Have you ever considered becoming an organ donor? Well, let me stop you right there. While being an organ donor may seem like a noble and selfless act, there are actually some pretty compelling reasons why you shouldn’t be one.
The Ugly Truth About Organ Donation
First things first, let’s talk about what really happens when you become an organ donor. When you sign up to donate your organs after death, medical professionals will remove your organs and tissues for transplantation into others who need them.
Sounds great in theory, right?
Well here’s the thing: you’re not dead yet. In fact, doctors have to keep your blood circulating through your body even though your heart has stopped beating so that your organs can remain viable for transplant. Essentially keeping technically alive until they are through squirting out juice all over town from every orifice of yours just to take the few pounds of meat they interest them because someone deem it more worthy than yourself.
And if that wasn’t bad enough already… It is said that sometimes when a patient becomes officially brain dead (with breathing machines deployed), there still exists some potential chance of retrieving some remaining neurons; however with increasing demands for transplants these days + lack of ethics (not always! but most times) recipients receiving donated organs at such risky situations end up having very rare consciousness regressions where their actions showcase preservation as seemingly truthful cognition while only much simpler parts ever active due to severe damage on regional connectivity within rested regions
Why would anyone want their brains chopped away past shutdown just for exchangeable tissue?
Death As A Commodity?
Secondly (I tried my hardest not use starter phrase ‘secondly’; mind numbing): think about the industry behind the procurement and distribution process itself; unsurprisingly presented by private organizations looking good but aiming better profits.
When you die, your organs suddenly become valuable commodities. And where there’s money to be made, there will always be people looking to profit. For-profit transplant centers may prioritize wealthy patients with insurance (because let’s face it – nothing says “I love life” like having large piles of cash), leaving more disadvantaged individuals without much chance for survival.
Moreover distributed network of transportation are not readily available nor efficient; leading to narrow search radius3. Additionally importance granted towards demand-centric decision making often leads to ‘compatibility issue’ faced by the then chosen candidates
But What About Saving Lives?
Believe me, I understand that the concept of saving lives is truly enthralling! However, in some cases becoming an organ donor can actually do more harm than good.
For instance: research has shown that donation after cardiac death (pronounced ‘dead’)# can lead to complications such as delayed graft function or primary non-function rates which results subsequently from either warm ischemia time following withdrawal of mechanical ventilation/ cardiovascular support around end-of-life care +/or abrupt pressure change during transplantation itself; directly causing sore outcomes one might say :I
In fact the most common Reasons Given By The Temporarily Living To Not Donate Their Organs include concerns ranging from general mistrust with procedures involved/reasons underlying its workings and risks associated up-to latent doubts about their own potential stories once they stop breathing^(1).
What’s even crazier is when financial incentives begin influencing factors behind donors’. There have been reports all across the globe recently showcasing exchangeable body parts being taken out while at early stages of clinical deaths among afflicted populations ^_/^
Makes you think who really ends up benefiting here?
So before you rush off and sign up as an organ donor in a flurry of selfless benevolence , take a step back.
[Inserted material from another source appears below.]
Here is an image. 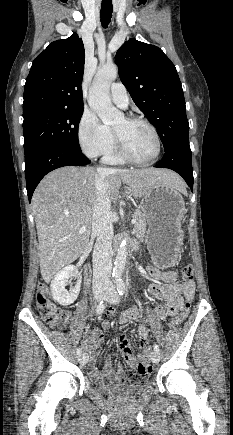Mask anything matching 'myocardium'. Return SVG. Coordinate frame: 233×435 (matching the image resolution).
I'll return each instance as SVG.
<instances>
[{"instance_id": "1", "label": "myocardium", "mask_w": 233, "mask_h": 435, "mask_svg": "<svg viewBox=\"0 0 233 435\" xmlns=\"http://www.w3.org/2000/svg\"><path fill=\"white\" fill-rule=\"evenodd\" d=\"M125 120L127 122H140V123L145 124L152 132V135H153L154 140H155L156 150H155V154H154L152 159H150L148 161L137 160L126 150V148H125L120 136L118 135V133L115 130H112L115 141H116V146H117V149H118L120 156L122 157V159L124 161L131 163L133 165H137V166H150V165L154 164L158 160L160 153H161V140H160V136L158 134L157 129L149 120H147L141 116L130 115V116L125 117Z\"/></svg>"}]
</instances>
Become smarter and wiser with the knowledge at hand- weigh out for hidden intentions in businesses’ interests, questionable fairness of distribution concentrating on this ‘valuable assets’ and risks that may arise due to compatibility constraints or other reasons like if organs are viable enough.
And as always just Stay Alive, Friends!
1: Swinburne Blog (2018) – What is preventing organ donation? available at https://www.swinburne.edu.au/news/latest-news/2018/08/what-is-preventing-organ-donation.php
Hey there, I’m Dane Raynor, and I’m all about sharing fascinating knowledge, news, and hot topics. I’m passionate about learning and have a knack for simplifying complex ideas. Let’s explore together!